■ **DATA PROVIDED**:
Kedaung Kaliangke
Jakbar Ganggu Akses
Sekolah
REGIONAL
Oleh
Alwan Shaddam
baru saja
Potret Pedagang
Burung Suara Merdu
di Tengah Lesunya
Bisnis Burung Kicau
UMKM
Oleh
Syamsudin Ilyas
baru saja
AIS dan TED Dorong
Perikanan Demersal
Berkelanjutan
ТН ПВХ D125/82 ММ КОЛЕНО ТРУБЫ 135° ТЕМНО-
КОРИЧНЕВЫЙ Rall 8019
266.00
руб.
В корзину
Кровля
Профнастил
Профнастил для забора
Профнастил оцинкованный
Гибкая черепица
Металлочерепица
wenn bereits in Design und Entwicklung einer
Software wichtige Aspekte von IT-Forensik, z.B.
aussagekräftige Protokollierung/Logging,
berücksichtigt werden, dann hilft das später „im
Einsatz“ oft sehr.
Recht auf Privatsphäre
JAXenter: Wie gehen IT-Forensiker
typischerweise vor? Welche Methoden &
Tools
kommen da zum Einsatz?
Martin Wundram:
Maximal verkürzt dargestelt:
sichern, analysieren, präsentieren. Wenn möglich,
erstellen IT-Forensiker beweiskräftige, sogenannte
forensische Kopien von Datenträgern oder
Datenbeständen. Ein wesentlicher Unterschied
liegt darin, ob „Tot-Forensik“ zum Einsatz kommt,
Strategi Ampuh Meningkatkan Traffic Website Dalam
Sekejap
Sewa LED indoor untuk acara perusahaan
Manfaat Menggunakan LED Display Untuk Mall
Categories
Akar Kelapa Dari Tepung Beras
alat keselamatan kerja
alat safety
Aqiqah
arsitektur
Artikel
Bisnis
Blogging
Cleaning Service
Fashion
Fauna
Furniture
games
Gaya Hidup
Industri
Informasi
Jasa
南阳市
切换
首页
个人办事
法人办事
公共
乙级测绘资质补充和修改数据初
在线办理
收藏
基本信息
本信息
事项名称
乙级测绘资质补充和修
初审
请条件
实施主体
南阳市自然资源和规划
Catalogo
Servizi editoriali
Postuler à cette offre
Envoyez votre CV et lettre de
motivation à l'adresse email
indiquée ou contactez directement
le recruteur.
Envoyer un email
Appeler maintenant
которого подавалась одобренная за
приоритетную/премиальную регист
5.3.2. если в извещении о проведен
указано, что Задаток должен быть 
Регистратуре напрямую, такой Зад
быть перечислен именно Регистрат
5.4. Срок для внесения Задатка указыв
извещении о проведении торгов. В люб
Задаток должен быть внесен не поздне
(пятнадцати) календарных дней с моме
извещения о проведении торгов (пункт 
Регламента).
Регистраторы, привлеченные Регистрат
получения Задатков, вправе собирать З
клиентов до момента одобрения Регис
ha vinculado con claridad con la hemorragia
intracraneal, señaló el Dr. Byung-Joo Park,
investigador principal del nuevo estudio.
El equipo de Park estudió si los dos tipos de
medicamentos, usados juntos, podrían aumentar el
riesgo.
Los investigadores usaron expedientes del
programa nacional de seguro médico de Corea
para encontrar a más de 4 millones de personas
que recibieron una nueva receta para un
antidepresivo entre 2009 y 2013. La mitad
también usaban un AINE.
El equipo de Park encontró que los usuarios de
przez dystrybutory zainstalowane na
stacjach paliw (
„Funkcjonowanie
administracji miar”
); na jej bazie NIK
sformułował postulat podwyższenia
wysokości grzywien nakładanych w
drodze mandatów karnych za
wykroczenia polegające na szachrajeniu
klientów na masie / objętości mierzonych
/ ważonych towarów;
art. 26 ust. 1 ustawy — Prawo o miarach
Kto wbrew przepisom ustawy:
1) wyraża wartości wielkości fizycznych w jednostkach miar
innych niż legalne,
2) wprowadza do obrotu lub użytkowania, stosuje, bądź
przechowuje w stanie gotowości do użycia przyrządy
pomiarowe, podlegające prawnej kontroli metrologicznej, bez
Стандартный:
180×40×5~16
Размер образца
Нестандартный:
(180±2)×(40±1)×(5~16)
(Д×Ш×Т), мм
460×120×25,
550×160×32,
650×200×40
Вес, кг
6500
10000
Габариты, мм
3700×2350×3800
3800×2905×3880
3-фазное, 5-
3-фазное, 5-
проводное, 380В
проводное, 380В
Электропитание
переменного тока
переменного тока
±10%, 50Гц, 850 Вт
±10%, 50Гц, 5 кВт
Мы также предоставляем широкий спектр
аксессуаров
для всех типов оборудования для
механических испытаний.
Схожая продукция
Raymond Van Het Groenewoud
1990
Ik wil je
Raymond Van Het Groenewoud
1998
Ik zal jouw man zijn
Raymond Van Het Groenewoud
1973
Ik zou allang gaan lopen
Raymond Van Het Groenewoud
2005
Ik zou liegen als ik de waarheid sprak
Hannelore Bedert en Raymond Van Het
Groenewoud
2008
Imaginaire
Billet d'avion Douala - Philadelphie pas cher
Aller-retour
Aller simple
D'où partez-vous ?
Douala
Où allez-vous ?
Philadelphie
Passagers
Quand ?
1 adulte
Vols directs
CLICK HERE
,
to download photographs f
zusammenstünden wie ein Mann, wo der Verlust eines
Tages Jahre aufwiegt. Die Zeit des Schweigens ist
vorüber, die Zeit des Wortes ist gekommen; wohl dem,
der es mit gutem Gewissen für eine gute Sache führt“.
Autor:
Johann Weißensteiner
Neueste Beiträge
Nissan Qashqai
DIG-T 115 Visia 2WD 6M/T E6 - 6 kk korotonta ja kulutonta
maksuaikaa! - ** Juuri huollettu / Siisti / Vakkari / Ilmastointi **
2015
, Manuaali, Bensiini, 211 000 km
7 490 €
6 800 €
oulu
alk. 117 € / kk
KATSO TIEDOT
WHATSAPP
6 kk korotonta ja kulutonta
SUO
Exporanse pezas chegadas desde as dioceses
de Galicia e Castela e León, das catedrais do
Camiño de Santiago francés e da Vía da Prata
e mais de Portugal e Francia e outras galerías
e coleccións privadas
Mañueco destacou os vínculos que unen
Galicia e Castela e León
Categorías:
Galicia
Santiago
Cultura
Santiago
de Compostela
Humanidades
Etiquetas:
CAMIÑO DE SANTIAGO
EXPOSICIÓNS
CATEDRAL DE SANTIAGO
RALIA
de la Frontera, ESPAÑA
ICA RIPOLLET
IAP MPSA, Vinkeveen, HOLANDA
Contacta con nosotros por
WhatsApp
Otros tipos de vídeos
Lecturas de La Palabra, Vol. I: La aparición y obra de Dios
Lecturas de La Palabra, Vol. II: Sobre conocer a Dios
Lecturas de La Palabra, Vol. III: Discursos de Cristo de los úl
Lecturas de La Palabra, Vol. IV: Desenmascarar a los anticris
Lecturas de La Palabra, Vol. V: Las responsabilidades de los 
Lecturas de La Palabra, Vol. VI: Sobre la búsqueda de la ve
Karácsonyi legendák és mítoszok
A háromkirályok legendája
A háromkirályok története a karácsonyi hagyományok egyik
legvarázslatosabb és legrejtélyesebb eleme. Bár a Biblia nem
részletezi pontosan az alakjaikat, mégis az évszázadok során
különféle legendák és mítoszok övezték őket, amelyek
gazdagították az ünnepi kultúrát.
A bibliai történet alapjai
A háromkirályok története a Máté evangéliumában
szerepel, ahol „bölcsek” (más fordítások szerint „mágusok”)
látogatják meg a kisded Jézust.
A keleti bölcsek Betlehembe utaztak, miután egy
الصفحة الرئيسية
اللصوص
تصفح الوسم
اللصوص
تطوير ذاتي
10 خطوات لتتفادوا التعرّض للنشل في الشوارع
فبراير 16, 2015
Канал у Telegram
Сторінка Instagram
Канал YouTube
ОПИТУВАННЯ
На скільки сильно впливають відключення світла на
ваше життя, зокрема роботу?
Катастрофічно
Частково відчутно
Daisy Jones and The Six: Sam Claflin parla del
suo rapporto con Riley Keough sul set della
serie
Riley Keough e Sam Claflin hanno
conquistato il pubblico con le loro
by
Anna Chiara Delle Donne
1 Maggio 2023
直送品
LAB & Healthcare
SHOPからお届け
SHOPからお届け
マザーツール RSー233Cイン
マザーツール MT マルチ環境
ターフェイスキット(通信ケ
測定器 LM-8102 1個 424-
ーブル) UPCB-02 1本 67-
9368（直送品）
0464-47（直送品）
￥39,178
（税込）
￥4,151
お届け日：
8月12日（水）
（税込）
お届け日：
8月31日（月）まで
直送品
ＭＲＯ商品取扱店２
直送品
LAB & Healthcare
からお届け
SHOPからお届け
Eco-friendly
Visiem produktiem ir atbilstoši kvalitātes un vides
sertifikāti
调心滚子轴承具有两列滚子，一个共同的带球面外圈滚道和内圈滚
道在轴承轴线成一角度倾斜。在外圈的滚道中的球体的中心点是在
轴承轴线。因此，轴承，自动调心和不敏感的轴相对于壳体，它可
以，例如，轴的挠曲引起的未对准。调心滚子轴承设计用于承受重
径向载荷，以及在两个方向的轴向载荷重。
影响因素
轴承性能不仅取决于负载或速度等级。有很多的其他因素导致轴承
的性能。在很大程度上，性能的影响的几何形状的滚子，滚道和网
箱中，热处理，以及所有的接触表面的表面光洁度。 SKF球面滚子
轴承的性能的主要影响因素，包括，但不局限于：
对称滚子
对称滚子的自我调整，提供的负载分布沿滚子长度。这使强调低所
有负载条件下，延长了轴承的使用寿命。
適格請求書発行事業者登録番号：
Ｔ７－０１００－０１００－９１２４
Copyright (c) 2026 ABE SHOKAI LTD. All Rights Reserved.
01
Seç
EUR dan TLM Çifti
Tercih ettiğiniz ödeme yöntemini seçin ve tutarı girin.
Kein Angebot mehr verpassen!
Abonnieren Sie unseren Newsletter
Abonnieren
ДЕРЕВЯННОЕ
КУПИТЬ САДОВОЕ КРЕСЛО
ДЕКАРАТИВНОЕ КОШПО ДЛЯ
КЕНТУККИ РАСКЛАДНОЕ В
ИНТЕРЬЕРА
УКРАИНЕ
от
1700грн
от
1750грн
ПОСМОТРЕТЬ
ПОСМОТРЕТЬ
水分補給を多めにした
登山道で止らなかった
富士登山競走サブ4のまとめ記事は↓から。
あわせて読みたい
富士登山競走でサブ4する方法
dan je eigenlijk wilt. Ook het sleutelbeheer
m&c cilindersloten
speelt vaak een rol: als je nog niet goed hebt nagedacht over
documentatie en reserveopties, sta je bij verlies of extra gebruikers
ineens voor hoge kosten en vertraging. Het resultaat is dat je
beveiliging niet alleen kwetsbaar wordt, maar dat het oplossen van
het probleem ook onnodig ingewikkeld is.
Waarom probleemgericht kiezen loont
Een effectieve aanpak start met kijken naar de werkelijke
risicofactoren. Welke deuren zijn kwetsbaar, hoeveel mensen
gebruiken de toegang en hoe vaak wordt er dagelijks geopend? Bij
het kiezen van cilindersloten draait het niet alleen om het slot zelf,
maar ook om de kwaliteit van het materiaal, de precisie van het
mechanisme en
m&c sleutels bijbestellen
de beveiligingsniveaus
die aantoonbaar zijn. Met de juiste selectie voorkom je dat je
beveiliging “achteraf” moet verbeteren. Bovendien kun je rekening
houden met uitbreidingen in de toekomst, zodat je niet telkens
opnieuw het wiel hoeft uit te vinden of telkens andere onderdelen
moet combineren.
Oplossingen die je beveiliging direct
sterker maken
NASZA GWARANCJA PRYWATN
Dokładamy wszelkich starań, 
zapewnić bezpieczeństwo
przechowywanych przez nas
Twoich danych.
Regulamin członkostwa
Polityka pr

■ **TASK PROMPT**: From the line containing "para encontrar a" down to the line containing "wykroczenia polegające na szachrajeniu" in the material above, reproduce every line exactly, including the two end lines.

■ **ANSWER SPACE**:
para encontrar a más de 4 millones de personas
que recibieron una nueva receta para un
antidepresivo entre 2009 y 2013. La mitad
también usaban un AINE.
El equipo de Park encontró que los usuarios de
przez dystrybutory zainstalowane na
stacjach paliw (
„Funkcjonowanie
administracji miar”
); na jej bazie NIK
sformułował postulat podwyższenia
wysokości grzywien nakładanych w
drodze mandatów karnych za
wykroczenia polegające na szachrajeniu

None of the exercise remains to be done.